Spark plug will run you a few dollars. The spark unit is about 100 bucks. Genuine Paslode.
http://itwconstructionparts.com/pas...rdless-16-gauge-angled-finish-nailer.html?p=1


----------



## pappagor (Jan 29, 2008)

now you know not to buy and depend on a paslode :clap:


----------



## dale rex (Jun 10, 2012)

actually its been a very dependable gun over the years. And its soooooooo nice to not have hoses all knotted up on the floor in small rooms and up on extension ladders. The one slight downside is the noise they make when using them inside a house and the gas smell. I got used to it and still think they are worth the trouble. :thumbsup:


----------



## dale rex (Jun 10, 2012)

loneframer said:


> Spark plug will run you a few dollars. The spark unit is about 100 bucks. Genuine Paslode.
> http://itwconstructionparts.com/pas...rdless-16-gauge-angled-finish-nailer.html?p=1


is there any way to test the spark unit to determine whether its bad?
I always try to do my own repairs on tools and equipment, but sometimes its worth it to take it to an expert.


----------



## Tom Struble (Mar 2, 2007)

it could be the lead for the head switch,pull it then re connect it

how far did you tear the gun down?have you pulled the combustion chamber out?


----------



## dale rex (Jun 10, 2012)

Tom Struble said:


> it could be the lead for the head switch,pull it then re connect it
> 
> how far did you tear the gun down?have you pulled the combustion chamber out?

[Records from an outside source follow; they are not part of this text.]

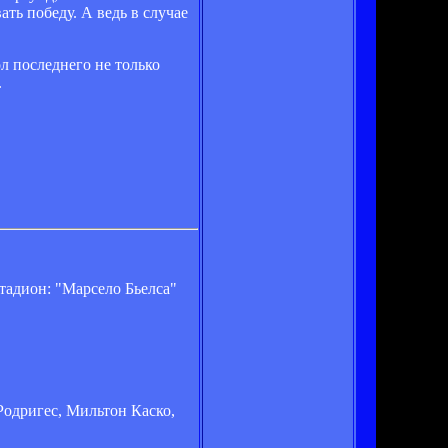
ать победу. А ведь в случае
л последнего не только
.
тадион: "Марсело Бьелса"
Родригес, Мильтон Каско,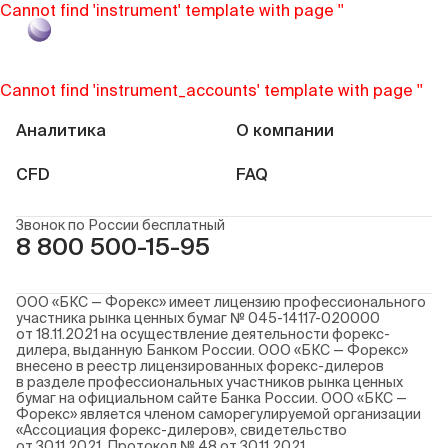
Cannot find 'instrument' template with page ''
Войти
Cannot find 'instrument_accounts' template with page ''
Аналитика
О компании
CFD
FAQ
Звонок по России бесплатный
8 800 500-15-95
ООО «БКС — Форекс» имеет лицензию профессионального
участника рынка ценных бумаг № 045-14117-020000
от 18.11.2021 на осуществление деятельности форекс-
дилера, выданную Банком России. ООО «БКС — Форекс»
внесено в реестр лицензированных форекс-дилеров
в разделе профессиональных участников рынка ценных
бумаг на официальном сайте Банка России. ООО «БКС —
Форекс» является членом саморегулируемой организации
«Ассоциация форекс-дилеров», свидетельство
от 30.11.2021. Протокол № 48 от 30.11.2021.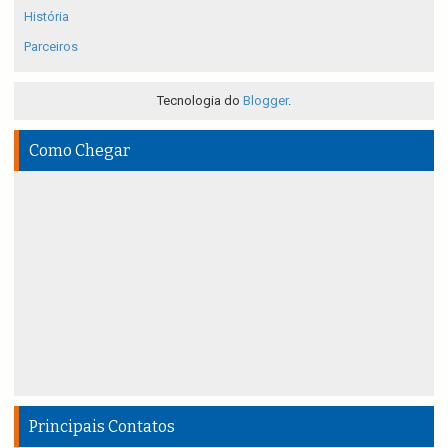
História
Parceiros
Tecnologia do
Blogger
.
Como Chegar
Principais Contatos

I have it far enough apart to do the typical cleaning, the handle is off the cylinder head. Im thinking its the head switch malfunctioning too. The wires look a bit pinched in the front of the switch too.


----------



## loneframer (Feb 13, 2009)

I know you don't want to be touching the spark plug when you test fire it for spark.:no: I think I saw lightning shoot out my buddies elbow when he did that one time.:laughing:


----------



## Tom Struble (Mar 2, 2007)

dale rex said:


> I have it far enough apart to do the typical cleaning, the handle is off the cylinder head. Im thinking its the head switch malfunctioning too. The wires look a bit pinched in the front of the switch too.

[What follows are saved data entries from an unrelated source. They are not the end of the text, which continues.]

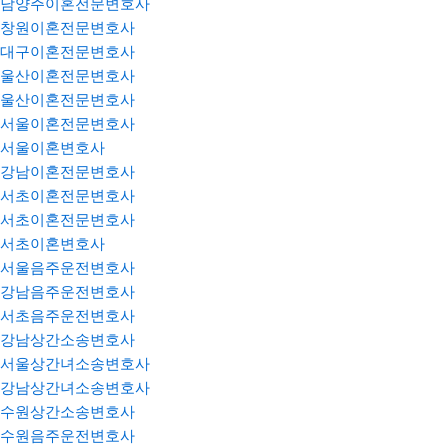
남양주이혼전문변호사
창원이혼전문변호사
대구이혼전문변호사
울산이혼전문변호사
울산이혼전문변호사
서울이혼전문변호사
서울이혼변호사
강남이혼전문변호사
서초이혼전문변호사
서초이혼전문변호사
서초이혼변호사
서울음주운전변호사
강남음주운전변호사
서초음주운전변호사
강남상간소송변호사
서울상간녀소송변호사
강남상간녀소송변호사
수원상간소송변호사
수원음주운전변호사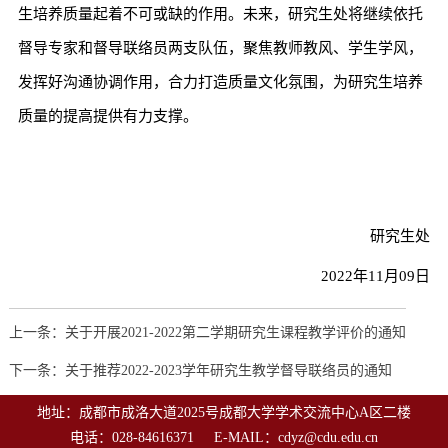
生培养质量起着不可或缺的作用。未来，研究生处将继续依托
督导专家和督导联络员两支队伍，聚焦教师教风、学生学风，
发挥好沟通协调作用，合力打造质量文化氛围，为研究生培养
质量的提高提供有力支撑。
研究生处
2022年11月09日
上一条：关于开展2021-2022第二学期研究生课程教学评价的通知
下一条：关于推荐2022-2023学年研究生教学督导联络员的通知
地址：成都市成洛大道2025号成都大学学术交流中心A区二楼
电话：028-84616371 E-MAIL：cdyz@cdu.edu.cn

if you look under that black gasket between the housing and chamber there is a ring retainer with a notch in it,the notch must not fall under the head switch probe it needs to contact the flat of the ring


----------



## music9704 (Nov 4, 2009)

I know this is an old posting, but I'm having the same problem. I figured out that if the head switch is depressed the plug should spark each time the trigger is pulled. So I'm guessing the head switch activates the fan as well as acts as the safety. After mine quit firing, I cleaned it and tried to find the problem. Not sure what i did, but I see that it's now firing, however I broke a gasket. I'll replace the gasket to see if it it works. Just wanted to post about the head switch being the safety. It took me a while to figure that out.


----------